On their turf

Charlotte Goddard
Monday, June 11, 2012

Detached youth workers go to where young people gather and work with them wherever they happen to be. Charlotte Goddard looks at the difference they can make and their role in the current funding and policy climate

Detached youth workers use traditional skills to deliver a programme of social and personal education to young people who are less likely to visit other forms of provision. Image: Arlen Connelly
Detached youth workers use traditional skills to deliver a programme of social and personal education to young people who are less likely to visit other forms of provision. Image: Arlen Connelly

In parks, on estates, in shopping malls and outside chip shops, wherever young people gather, that is where the detached youth workers go. While their colleagues may take advantage of the climbing walls and video suites of youth centres, the detached worker holds their resources in their head, or their rucksack. 

Detached youth work uses traditional youth work skills to deliver a programme of social and personal education to young people who are less likely to visit other forms of provision. Once in contact, they can then support these young people to access the services they need.

Graeme Tiffany, of the Federation of Detached Youth Work, describes such work as “low threshold”, meaning that detached youth workers seek to minimise the barriers that prevent some young people from reaching the provision aimed at them – including inflexible opening hours, the need to make appointments, inconvenient locations, and the rules and regulations surrounding building-based work.

But practitioners fear the tradition of detached work, with the emphasis on voluntary engagement and informal education, is being threatened by government policy and by the adverse economic climate.

While last summer’s riots may have fuelled the fear surrounding groups of young people hanging out on the streets, such groups have long been the target of policies that try to move them on, whether punitive as with the Asbo, or benevolent, such as the offer of new youth facilities.

Detached workers, however, do not want to move young people on, neither do they view them as a problem to be solved – instead they want to work with them wherever they happen to be. “We are not policemen,” says Jackie Porter, chair of trustees at the Street Reach charity in Winchester (see case study). “That is a very common misconception that the public has.”

Angela McArthur, youth development worker at Medway Council, says: “My role is not to stop antisocial behaviour – that is the police’s job. I make that clear to the community.”

But it is not just the public that harbours a misconception of the detached youth worker’s role. Increasingly, workers are finding that they are being asked to deliver specific outcomes to receive funding. “Typically, this will be about diverting young people from crime, making them ‘work ready’ or ensuring they take account of messages about sexual health and the like,” says Tiffany. “In this sense, the work is based more and more on getting young people to behave in certain ways.”

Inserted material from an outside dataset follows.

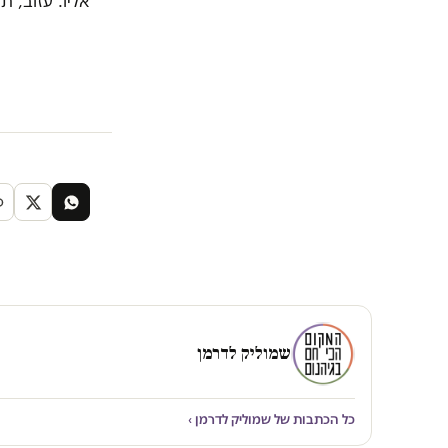
אליו. עזוב, 
שמוליק לדרמן
כל הכתבות של שמוליק לדרמן ›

Helen Gatenby, founder and manager of the M13 Youth Project in Manchester, says the funding offered to the project by the council came with an expectation that youth workers would help drunk young people get home safely late on Friday and Saturday nights. “For me that is not the job of youth workers,” she says. Instead, her team is careful to allow young people to set the terms of their contact and work with them based on that trust. “Some of the most important work we do comes out of unexpected big community incidents and isn’t often visible. When a young person was shot dead, they did not say ‘give me bereavement counselling’; we just hung around with them. We have to understand where young people are emotionally when these things happen. When it feels that a young person has given us permission, we’ll sensitively open up communication.”

It is this relationship that defines the work and so allows detached workers access to some of the hardest-to-reach young people. Several government agendas and council initiatives stress the need to target these groups, which would surely put the skills of detached youth workers at a premium.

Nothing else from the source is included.